Я не знаю, ослабляла ли меня бессонница, но ее систематичность отравляла мне жизнь. Никогда я не радовался, завершая день, и еще меньше – ложась в кровать. То, что отрадно стольким людям – задернуть шторы, зевнуть, закутаться, мурлыча, в одеяло, взбить подушку, поцеловать любимую и пожелать ей доброй ночи, – сулило мне муки. Я испробовал все бабушкины средства – считал барашков, читал стихи, вспоминал о приятном, принимал холодный душ, пил молоко, пиво, отвары, – все впустую! А когда я решился купить в аптеке снотворное, оказалось, что оно усыпляет меня назавтра днем, ночью же – нет.
Один друг посоветовал мне: «Вспомни, в какой момент начались твои трудности со сном, и поищи вокруг этого события: ты найдешь причину». Я послушался.

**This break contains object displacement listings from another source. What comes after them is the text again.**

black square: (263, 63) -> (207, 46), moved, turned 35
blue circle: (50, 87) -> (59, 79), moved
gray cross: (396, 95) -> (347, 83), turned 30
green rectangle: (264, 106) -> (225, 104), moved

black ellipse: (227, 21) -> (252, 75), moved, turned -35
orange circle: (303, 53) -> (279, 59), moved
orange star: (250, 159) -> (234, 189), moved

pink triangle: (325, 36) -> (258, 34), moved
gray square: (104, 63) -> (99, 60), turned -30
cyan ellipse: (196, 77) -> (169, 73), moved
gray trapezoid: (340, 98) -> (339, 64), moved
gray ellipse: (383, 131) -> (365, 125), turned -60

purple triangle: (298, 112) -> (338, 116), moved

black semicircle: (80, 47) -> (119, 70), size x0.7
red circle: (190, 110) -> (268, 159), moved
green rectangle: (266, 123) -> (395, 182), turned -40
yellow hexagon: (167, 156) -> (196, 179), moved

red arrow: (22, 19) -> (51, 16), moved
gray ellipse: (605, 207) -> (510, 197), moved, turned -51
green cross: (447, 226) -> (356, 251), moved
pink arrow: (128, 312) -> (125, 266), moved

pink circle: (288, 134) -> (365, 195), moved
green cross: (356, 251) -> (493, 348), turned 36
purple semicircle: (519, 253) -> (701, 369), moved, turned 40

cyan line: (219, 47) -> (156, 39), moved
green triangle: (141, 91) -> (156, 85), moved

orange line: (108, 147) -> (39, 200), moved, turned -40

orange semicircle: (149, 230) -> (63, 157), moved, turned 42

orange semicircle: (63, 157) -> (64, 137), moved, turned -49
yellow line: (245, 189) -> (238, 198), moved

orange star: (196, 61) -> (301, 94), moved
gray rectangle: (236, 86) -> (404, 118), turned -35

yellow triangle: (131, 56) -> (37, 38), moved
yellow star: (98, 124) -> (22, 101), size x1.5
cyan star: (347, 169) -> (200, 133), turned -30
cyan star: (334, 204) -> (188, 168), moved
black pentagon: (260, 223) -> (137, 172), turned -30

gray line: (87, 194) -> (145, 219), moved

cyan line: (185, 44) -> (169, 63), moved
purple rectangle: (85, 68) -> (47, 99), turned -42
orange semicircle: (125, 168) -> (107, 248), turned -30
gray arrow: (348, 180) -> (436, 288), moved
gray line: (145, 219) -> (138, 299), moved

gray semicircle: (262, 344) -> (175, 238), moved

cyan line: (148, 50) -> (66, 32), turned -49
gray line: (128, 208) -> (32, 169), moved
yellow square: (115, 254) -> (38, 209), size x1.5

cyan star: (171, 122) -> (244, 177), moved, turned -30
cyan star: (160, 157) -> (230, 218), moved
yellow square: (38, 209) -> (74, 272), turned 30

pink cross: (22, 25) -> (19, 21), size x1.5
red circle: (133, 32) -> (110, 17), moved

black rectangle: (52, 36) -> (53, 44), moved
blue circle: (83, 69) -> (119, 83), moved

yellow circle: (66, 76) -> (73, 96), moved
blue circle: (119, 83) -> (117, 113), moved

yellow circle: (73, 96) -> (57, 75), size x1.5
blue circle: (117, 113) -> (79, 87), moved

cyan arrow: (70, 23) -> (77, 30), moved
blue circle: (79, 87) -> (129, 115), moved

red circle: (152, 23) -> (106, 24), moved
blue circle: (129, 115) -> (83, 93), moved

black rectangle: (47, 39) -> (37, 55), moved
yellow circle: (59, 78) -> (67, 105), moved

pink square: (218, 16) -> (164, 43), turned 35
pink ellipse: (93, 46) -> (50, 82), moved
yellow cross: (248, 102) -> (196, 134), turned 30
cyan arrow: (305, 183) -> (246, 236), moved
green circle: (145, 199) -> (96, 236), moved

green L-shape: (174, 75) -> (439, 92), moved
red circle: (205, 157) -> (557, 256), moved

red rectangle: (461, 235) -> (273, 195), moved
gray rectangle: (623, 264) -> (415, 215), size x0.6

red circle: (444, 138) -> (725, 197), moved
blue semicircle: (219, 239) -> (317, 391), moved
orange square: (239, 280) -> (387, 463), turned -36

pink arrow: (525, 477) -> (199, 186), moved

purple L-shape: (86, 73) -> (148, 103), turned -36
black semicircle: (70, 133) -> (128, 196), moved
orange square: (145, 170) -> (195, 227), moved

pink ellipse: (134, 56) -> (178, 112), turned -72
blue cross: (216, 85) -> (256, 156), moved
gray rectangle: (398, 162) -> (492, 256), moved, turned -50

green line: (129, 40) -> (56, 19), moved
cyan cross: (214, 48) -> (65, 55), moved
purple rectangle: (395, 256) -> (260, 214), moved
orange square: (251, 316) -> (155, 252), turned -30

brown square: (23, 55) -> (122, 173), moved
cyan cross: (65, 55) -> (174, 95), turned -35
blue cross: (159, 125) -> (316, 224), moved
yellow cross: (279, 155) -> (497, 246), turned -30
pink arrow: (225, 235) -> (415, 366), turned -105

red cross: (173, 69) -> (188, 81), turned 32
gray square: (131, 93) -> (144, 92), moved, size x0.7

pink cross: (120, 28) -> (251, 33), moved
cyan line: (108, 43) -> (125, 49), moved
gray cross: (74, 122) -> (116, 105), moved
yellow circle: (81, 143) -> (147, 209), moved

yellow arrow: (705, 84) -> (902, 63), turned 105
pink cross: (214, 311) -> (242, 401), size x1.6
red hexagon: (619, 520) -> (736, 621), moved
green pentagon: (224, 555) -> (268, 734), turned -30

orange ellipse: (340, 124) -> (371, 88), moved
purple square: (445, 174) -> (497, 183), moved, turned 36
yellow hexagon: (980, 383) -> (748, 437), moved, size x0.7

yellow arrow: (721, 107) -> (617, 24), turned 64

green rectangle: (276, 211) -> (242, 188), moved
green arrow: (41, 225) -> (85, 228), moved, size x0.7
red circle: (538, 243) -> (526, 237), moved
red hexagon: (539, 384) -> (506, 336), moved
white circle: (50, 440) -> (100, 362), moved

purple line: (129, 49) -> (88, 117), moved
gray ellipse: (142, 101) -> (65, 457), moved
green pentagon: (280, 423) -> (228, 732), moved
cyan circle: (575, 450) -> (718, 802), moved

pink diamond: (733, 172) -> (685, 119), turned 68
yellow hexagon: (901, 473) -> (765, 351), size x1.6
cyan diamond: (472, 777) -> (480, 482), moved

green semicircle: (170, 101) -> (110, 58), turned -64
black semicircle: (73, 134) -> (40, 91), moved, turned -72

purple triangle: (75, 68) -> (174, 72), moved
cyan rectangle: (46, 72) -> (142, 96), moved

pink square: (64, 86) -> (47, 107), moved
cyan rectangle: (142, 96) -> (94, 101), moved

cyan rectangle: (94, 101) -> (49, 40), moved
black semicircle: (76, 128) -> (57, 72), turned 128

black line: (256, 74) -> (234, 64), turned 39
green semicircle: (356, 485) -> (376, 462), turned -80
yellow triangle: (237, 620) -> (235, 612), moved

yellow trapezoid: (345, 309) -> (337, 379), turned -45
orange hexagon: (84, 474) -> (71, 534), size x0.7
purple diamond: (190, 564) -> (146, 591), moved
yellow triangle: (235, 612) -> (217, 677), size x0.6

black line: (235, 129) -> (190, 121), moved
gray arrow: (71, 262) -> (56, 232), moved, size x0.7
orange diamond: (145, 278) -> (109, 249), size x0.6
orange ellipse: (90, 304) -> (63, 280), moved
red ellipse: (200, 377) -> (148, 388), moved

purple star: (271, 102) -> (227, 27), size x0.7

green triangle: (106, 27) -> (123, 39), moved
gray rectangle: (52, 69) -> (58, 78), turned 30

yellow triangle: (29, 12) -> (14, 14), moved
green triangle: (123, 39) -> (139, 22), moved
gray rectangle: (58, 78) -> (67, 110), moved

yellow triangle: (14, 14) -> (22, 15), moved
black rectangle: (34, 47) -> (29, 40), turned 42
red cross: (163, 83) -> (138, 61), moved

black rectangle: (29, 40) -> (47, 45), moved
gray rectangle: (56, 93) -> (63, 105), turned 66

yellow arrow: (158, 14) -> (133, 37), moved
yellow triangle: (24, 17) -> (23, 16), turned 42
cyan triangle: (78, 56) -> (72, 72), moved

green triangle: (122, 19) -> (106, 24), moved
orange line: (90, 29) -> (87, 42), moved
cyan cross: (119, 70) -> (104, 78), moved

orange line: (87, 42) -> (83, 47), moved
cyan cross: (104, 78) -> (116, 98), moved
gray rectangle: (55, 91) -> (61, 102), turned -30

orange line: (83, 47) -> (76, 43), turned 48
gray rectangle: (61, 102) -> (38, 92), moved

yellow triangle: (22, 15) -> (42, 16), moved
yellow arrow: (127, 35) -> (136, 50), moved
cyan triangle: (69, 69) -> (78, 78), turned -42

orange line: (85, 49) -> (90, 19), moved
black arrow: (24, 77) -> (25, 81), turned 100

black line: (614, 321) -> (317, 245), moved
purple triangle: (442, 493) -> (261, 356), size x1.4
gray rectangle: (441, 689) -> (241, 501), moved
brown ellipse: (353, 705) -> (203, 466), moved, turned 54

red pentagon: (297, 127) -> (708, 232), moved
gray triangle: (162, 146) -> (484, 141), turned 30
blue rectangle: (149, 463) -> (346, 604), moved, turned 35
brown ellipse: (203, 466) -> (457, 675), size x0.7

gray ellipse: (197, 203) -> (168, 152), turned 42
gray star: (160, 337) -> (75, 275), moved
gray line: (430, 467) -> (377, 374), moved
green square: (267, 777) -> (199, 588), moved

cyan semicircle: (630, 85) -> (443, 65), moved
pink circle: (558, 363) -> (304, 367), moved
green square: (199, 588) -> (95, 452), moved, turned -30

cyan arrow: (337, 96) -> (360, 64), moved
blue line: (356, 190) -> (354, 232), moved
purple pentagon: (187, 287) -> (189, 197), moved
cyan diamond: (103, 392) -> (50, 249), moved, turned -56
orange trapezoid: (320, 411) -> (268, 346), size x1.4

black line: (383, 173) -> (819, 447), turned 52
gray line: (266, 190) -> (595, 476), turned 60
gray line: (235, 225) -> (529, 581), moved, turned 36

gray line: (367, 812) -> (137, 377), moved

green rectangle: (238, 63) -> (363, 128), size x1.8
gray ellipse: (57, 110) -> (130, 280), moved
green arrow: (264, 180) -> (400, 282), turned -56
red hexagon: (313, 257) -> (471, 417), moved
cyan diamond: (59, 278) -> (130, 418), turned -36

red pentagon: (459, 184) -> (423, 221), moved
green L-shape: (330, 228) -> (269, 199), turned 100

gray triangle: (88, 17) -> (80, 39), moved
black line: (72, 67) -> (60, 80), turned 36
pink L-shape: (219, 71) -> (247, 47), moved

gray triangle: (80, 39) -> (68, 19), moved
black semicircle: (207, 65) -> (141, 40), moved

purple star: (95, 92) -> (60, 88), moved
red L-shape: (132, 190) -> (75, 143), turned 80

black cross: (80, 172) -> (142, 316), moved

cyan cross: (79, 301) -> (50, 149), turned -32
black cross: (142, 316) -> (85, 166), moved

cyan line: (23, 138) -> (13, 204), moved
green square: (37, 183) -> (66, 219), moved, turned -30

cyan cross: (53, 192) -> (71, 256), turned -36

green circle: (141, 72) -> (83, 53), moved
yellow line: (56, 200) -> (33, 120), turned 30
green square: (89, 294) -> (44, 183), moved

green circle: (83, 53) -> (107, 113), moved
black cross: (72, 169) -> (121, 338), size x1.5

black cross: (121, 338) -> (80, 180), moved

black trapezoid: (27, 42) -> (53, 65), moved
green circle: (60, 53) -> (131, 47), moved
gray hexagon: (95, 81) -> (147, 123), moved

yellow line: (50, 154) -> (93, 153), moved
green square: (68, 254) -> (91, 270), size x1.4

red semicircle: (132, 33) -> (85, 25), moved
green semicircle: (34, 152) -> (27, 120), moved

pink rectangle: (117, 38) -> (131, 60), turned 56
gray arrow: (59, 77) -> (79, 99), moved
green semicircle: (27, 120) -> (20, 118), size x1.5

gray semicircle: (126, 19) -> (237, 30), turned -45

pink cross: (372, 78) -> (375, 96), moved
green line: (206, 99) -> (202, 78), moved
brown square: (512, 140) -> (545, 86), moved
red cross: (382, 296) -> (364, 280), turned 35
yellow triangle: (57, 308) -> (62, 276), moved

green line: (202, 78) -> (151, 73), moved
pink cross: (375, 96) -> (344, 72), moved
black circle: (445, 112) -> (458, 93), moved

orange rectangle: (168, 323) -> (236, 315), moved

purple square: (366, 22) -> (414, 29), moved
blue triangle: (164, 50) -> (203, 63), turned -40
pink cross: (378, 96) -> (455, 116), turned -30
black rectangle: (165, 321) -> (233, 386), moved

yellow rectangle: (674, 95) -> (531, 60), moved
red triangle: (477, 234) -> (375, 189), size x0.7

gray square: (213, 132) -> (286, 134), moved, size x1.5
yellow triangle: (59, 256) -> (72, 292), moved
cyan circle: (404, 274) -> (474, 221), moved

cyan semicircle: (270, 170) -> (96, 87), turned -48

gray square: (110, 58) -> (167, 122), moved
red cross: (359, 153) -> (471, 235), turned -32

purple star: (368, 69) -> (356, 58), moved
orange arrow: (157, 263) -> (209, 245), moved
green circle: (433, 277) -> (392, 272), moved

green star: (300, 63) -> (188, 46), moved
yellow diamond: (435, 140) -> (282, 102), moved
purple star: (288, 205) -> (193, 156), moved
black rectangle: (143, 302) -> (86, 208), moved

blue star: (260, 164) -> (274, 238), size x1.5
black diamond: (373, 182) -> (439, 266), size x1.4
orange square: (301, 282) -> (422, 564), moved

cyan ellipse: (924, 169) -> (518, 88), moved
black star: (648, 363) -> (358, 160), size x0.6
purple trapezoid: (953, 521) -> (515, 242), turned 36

Моя бессонница началась со смертью деда, моего самого любимого человека в детстве, ласкового, мудрого, веселого великана, который проводил свои дни за верстаком, оправляя драгоценности. Слова его были редки и всегда богаты смыслом. Как и его молчание… Все у него было истинно весомо. С шестнадцати лет он работал, обложившись пилками, воском, бриллиантами, золотыми слитками, паяльником и щипчиками. Усердным трудом он обеспечил безбедную жизнь своей жене, дал образование дочерям, позволил себе широченную американскую машину, которой пользовался редко, и купил загородный дом, где проводил две недели летом. Работал он не покладая рук. Прерывался на моей памяти, только чтобы поиграть с нами, внуками, или с животными, которых приводили иногда клиенты. И тогда он, воплощенная серьезность и ответственность, вскакивал со стула, прятался, придумывал игры, преподносил сюрпризы, бегал на четвереньках и катался по полу от смеха. Сердечный приступ унес его в пятьдесят девять лет.
И вот некоторое время по совету друга я анализировал картины, связанные с этой драмой. Однажды утром, когда я входил в душевую кабину, меня молнией пронзила фраза: «Твой дедушка уснул навсегда». И я тотчас понял, что двадцать лет провел в плену этих слов… Вот как мне сообщили о его смерти: «Твой дедушка уснул навсегда». Сон равнялся смерти! Если уснешь, рискуешь никогда не проснуться… Кто из взрослых додумался сказать мне этот злополучный перифраз с самыми благими намерениями? Не важно, ему было невдомек, что он обрекает меня на десятилетия бессонных ночей.